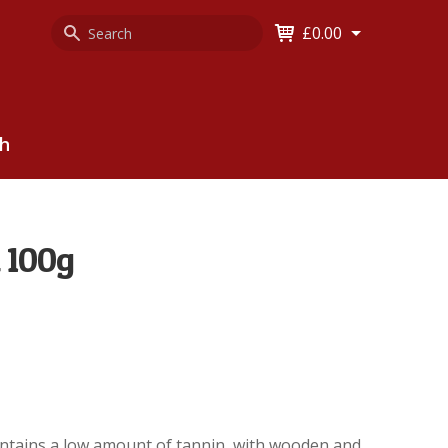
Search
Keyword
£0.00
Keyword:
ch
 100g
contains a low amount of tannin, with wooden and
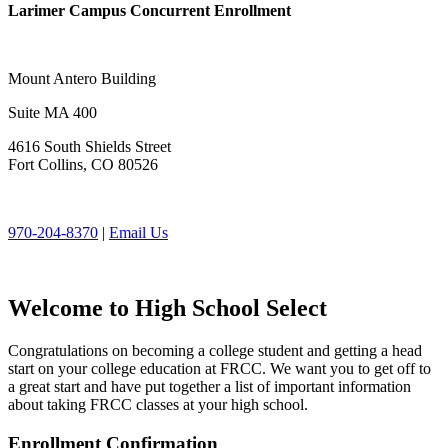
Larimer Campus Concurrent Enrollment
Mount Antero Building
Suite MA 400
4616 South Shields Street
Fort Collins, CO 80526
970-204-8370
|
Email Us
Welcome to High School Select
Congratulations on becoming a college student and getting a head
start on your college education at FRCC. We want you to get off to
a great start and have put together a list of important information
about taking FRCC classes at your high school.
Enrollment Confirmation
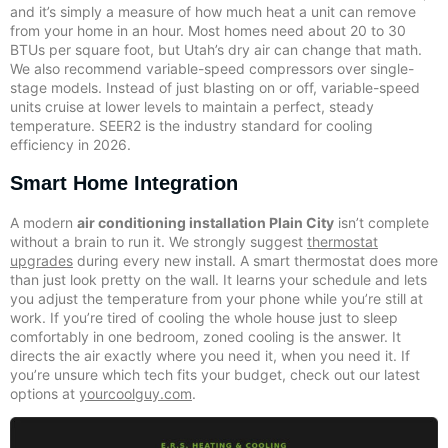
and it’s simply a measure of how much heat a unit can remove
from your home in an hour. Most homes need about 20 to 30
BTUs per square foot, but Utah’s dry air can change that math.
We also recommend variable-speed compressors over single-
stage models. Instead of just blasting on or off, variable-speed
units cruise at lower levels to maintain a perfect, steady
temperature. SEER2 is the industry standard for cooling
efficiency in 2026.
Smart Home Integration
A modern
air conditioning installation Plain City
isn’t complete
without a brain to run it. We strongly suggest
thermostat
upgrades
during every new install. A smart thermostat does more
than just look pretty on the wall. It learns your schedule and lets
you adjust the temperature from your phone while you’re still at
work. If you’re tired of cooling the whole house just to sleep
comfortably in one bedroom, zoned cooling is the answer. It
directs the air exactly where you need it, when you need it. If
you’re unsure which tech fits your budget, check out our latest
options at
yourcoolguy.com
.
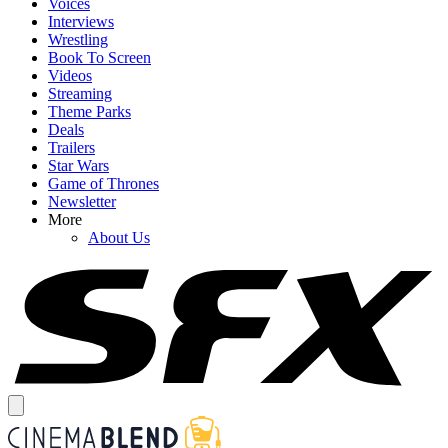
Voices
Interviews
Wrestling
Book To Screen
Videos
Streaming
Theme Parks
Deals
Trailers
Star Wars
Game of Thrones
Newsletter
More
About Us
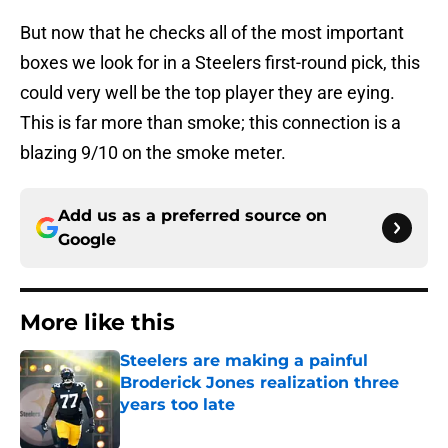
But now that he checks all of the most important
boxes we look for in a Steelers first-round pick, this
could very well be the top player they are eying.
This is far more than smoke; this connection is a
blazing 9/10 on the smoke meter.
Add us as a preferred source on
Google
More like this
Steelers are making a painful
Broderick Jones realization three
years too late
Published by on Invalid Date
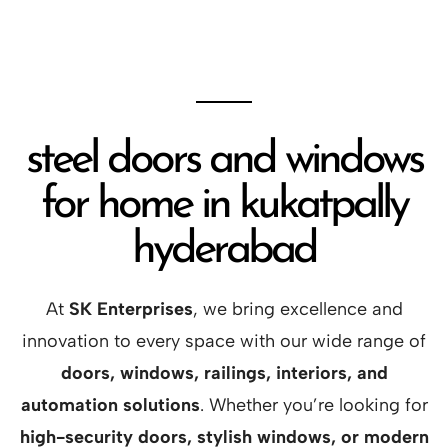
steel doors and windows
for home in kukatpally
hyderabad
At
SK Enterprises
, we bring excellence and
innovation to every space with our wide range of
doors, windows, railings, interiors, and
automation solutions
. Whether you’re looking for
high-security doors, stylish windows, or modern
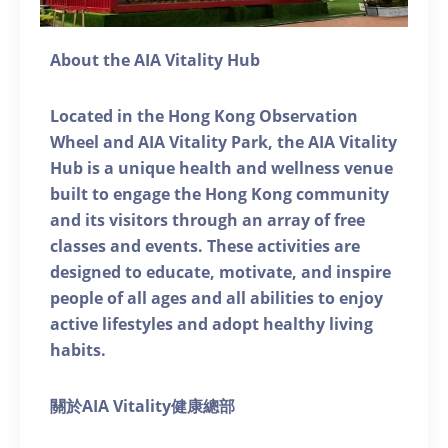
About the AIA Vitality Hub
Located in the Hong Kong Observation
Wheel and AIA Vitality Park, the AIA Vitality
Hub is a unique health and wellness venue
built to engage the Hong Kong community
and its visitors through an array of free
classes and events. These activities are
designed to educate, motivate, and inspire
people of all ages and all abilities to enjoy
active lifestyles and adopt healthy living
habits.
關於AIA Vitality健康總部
☆ ☆ ☆ ☆ ☆
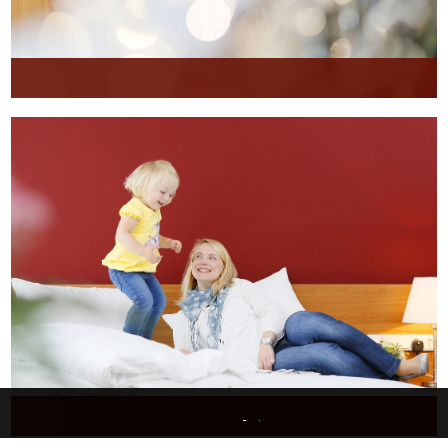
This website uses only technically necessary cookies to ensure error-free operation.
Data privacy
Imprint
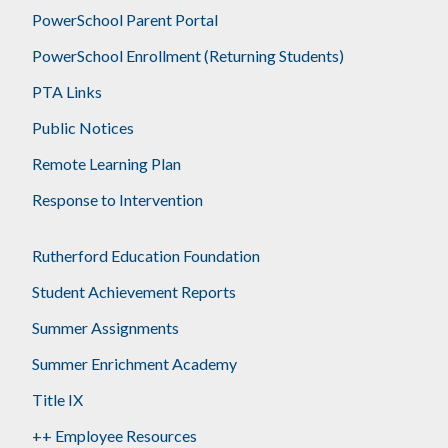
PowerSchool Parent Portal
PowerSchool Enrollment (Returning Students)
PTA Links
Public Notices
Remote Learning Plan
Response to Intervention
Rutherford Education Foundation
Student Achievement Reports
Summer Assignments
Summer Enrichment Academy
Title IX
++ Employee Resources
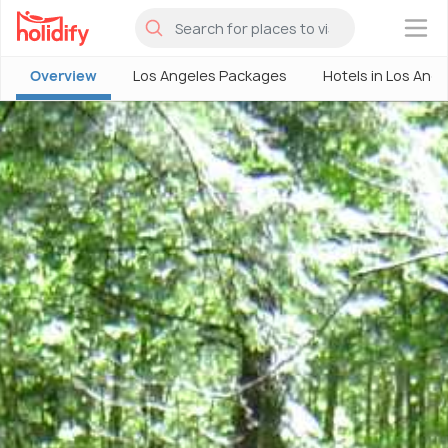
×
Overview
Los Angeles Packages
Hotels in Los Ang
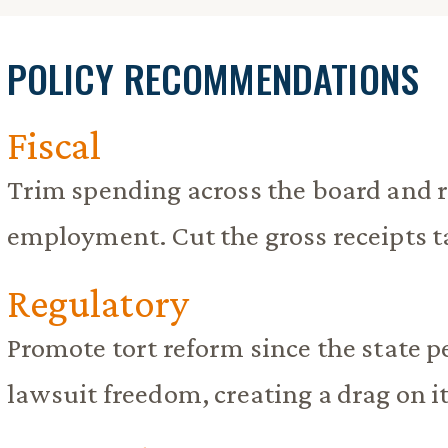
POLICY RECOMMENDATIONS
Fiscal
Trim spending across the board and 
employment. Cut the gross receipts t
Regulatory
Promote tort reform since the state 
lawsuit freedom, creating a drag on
☆ ☆ ☆ ☆ ☆
▶ [Task description]: Among the lines of the listing, count those holding the string "windows" and reply with the count only.

▶ [Answer to the problem]: 3